Peter C. Fitzhugh, special agent in charge with the US Immigration and Customs Enforcement’s (ICE’s) Homeland Security Investigations (HSI), said that the law is out to protect the elderly from this type of predator:
It is our duty as citizens to protect our growing elderly population and it is our duty as law enforcement to investigate and arrest those, like Leyva and Haque, who seek to make a profit through fraud and deception.
What to do
Many elders are sitting ducks for these fraud slingers. Two years ago, when the Federal Trade Commission (FTC) launched a crackdown on tech support scammers, it released a 48-minute scam call featuring an actor portraying one of these scammers’ preferred prey: a tentative, gullible, easily sweet-talked, elderly man.
As part of its Operation Tech Trap – a broad crackdown on tech support scams both in the US and elsewhere – it passed along these tips on what to do if you get an unexpected tech-support call or pop-up:
- Hang up on callers. They’re not real tech-support staffers. And don’t rely on caller ID to prove who a caller is. Criminals can spoof calls to make it seem like they’re calling from a legitimate company or a local number.
- If you get a pop-up message that tells you to call tech support, ignore it. While there are legitimate pop-ups from your security software to do things like update your operating system, you shouldn’t call a number that pops up on your screen in a warning about a computer problem.

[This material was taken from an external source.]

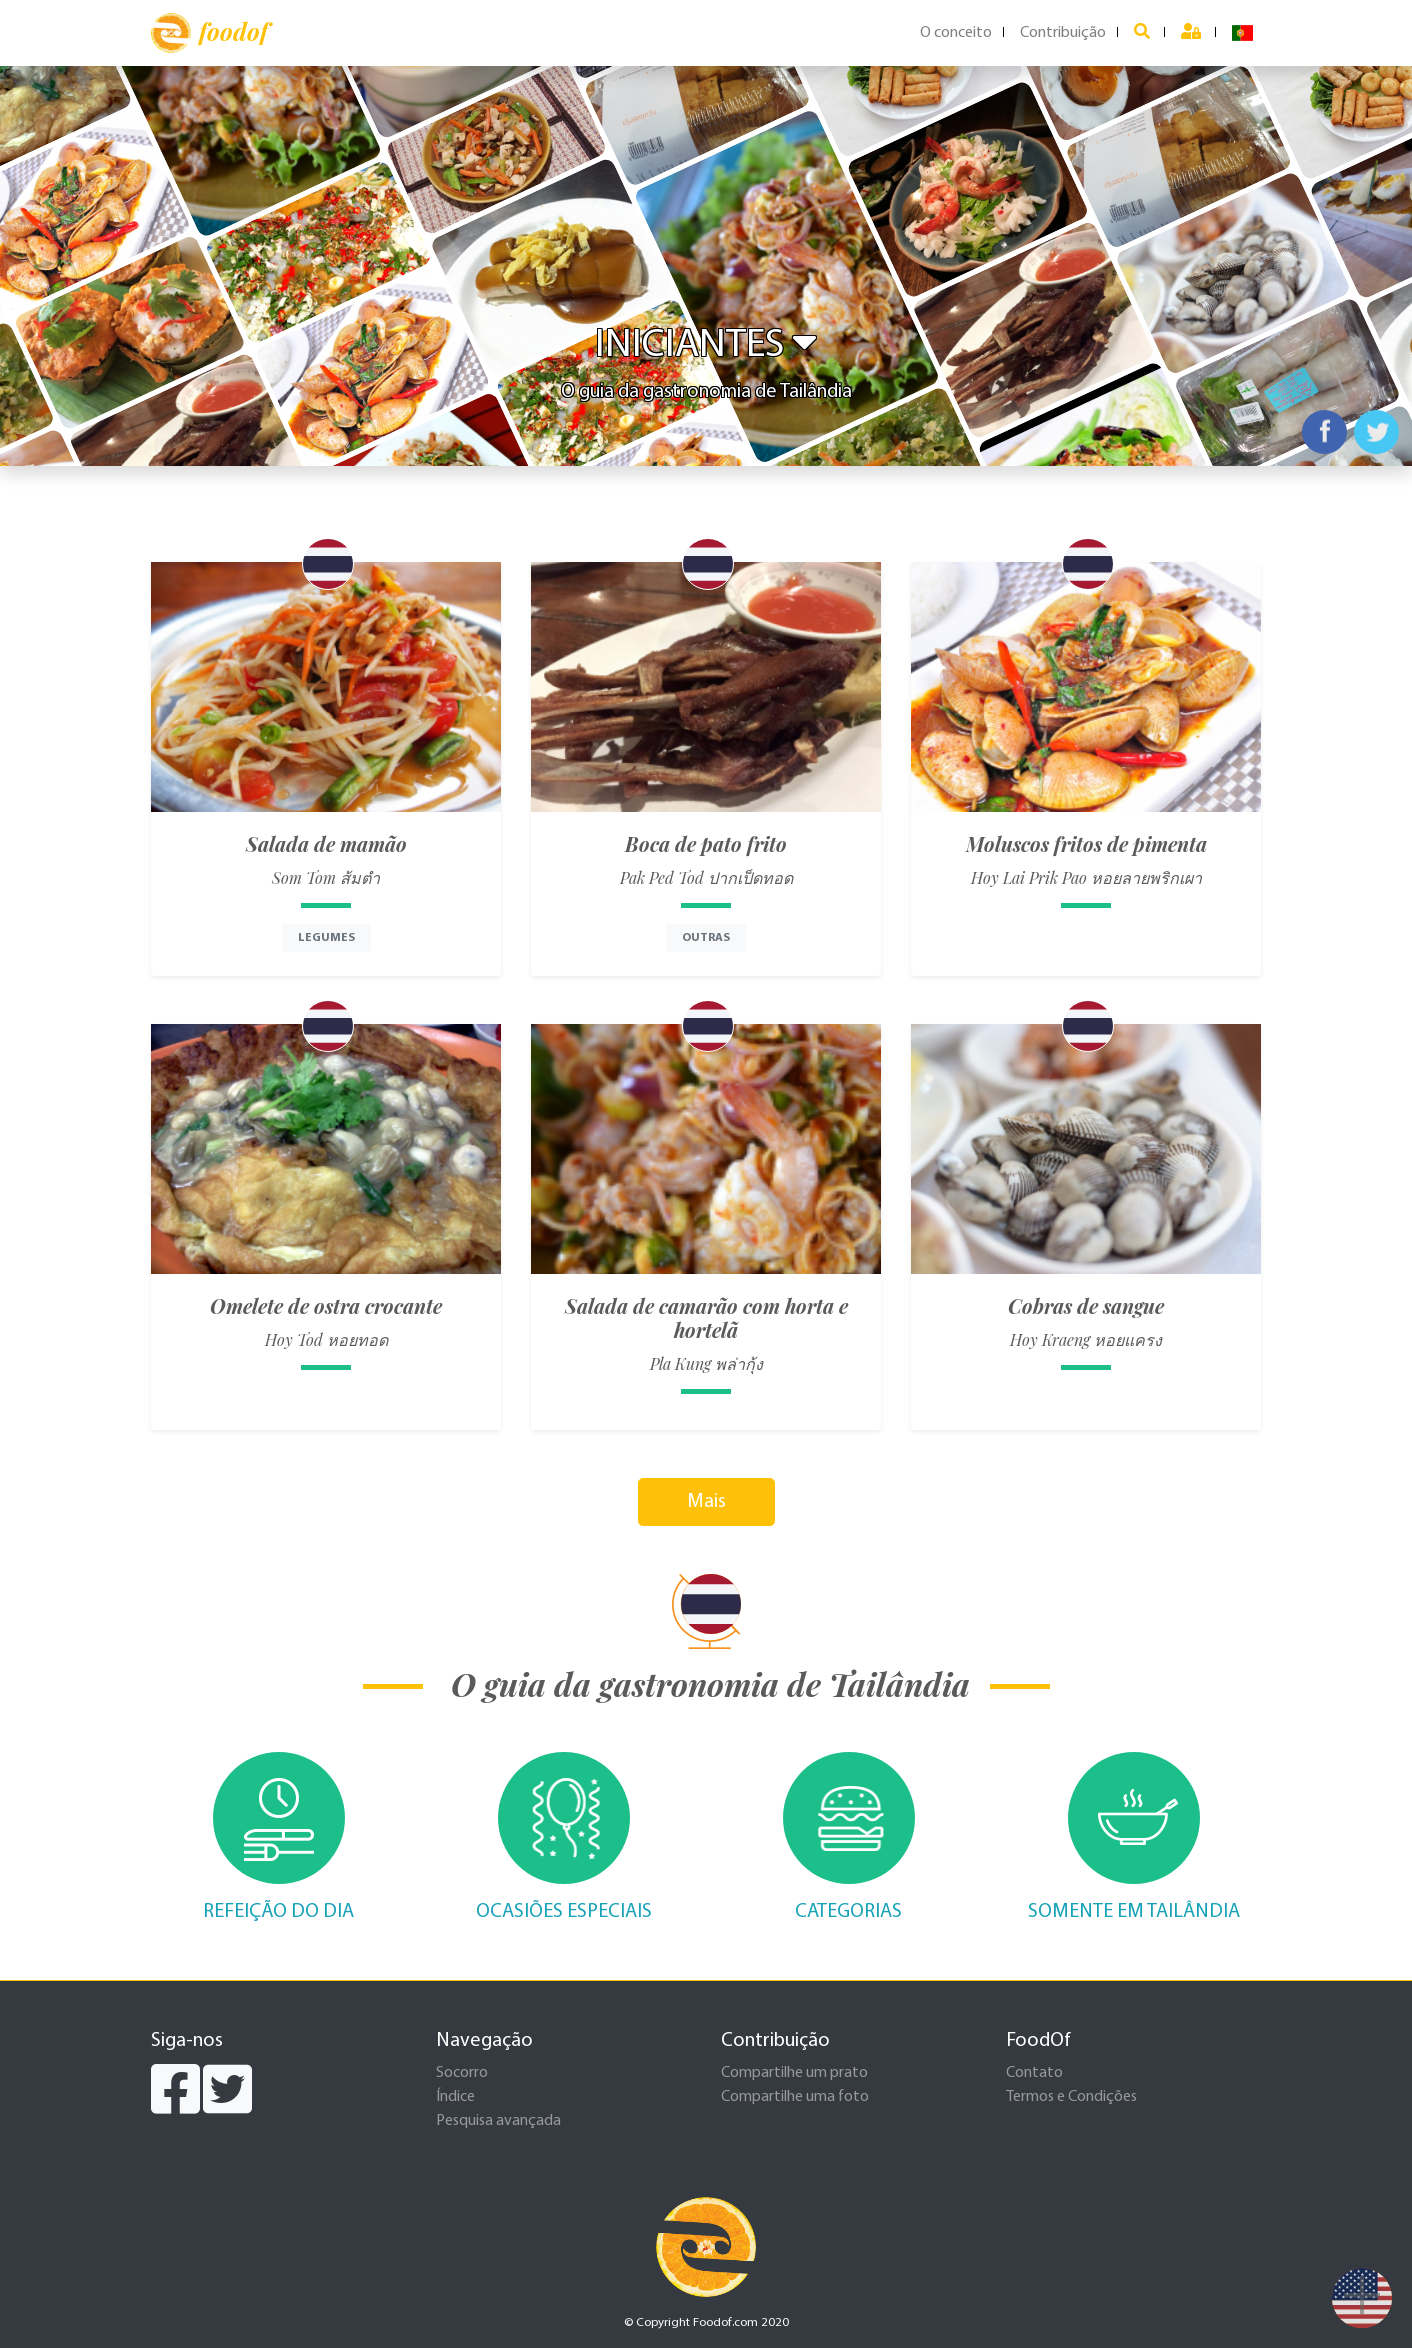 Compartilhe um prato (794, 2073)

- If you’re concerned about your computer, call your security software company directly – but don’t use the phone number in the pop-up or on caller ID. Instead, look for the company’s contact information online, or on a software package or your receipt.
- Never share passwords or give control of your computer to anyone who contacts you. Doing so leaves your computer open to malware downloads and backdoors.
- Get rid of malware. Update or download legitimate security software and scan your computer. Delete anything the software says is a problem.
- Change any passwords that you shared with someone. Change the passwords on every account that uses passwords you shared.
- If you paid for bogus services with a credit card, call your credit card company and ask to reverse the charges. Check your statements for any charges you didn’t make, and ask to reverse those, too. In the US, report it to ftc.gov/complaint.
Tips like these are great for those of us who can absorb them. But the elderly, all too often, don’t have that capacity.
Please do keep an eye out for any friends, neighbors and loved ones who might fall into that category. Keep an ear out for those who get flustered with technology and bewildered by pop-ups. Let’s do what we can to protect others from these swindlers and their tech-speak razzamatazz, lest they squeeze elders for every dime they have.